■ EXERCISE INSTRUCTIONS: Please output the line containing "My Highlights" and all lines that follow it in the data below, exactly, with no pictures.

INPUT MATERIAL START

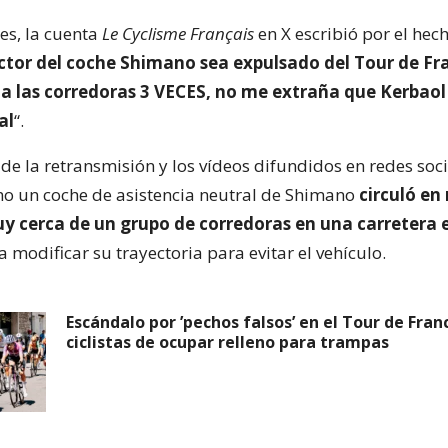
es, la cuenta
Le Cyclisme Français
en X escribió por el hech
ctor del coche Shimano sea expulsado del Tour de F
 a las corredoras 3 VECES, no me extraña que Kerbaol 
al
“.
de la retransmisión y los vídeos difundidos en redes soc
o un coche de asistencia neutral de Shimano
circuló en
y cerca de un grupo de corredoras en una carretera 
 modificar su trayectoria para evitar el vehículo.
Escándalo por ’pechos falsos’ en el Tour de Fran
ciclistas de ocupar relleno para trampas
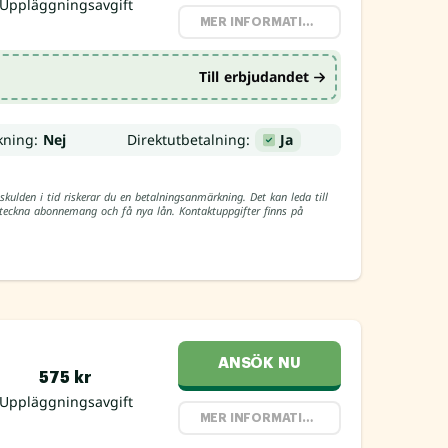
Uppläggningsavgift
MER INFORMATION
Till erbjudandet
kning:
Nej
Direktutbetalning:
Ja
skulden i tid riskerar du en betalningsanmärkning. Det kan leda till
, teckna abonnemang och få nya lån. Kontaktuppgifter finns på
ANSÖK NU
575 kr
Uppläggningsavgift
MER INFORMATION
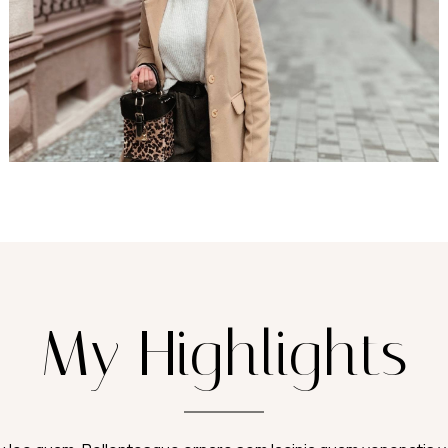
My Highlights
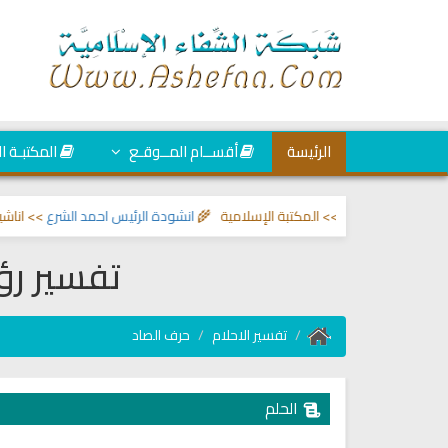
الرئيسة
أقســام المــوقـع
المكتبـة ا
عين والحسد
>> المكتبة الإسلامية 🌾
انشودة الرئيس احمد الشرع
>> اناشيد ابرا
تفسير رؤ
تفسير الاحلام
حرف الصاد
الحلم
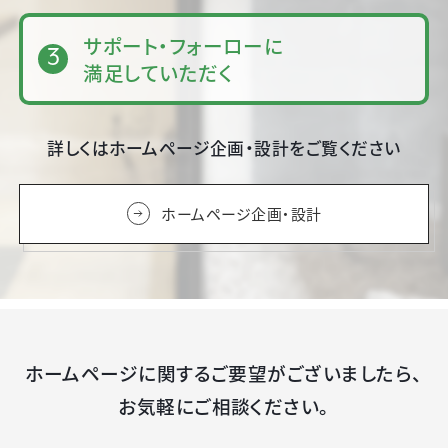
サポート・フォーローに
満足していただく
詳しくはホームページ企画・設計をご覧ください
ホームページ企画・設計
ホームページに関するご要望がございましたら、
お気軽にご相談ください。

INPUT MATERIAL END

■ ANSWER BELOW:
My Highlights
الرئيسة
أقســام المــوقـع
المكتبـة ا
عين والحسد
>> المكتبة الإسلامية 🌾
انشودة الرئيس احمد الشرع
>> اناشيد ابرا
تفسير رؤ
تفسير الاحلام
حرف الصاد
الحلم
サポート・フォーローに
満足していただく
詳しくはホームページ企画・設計をご覧ください
ホームページ企画・設計
ホームページに関するご要望がございましたら、
お気軽にご相談ください。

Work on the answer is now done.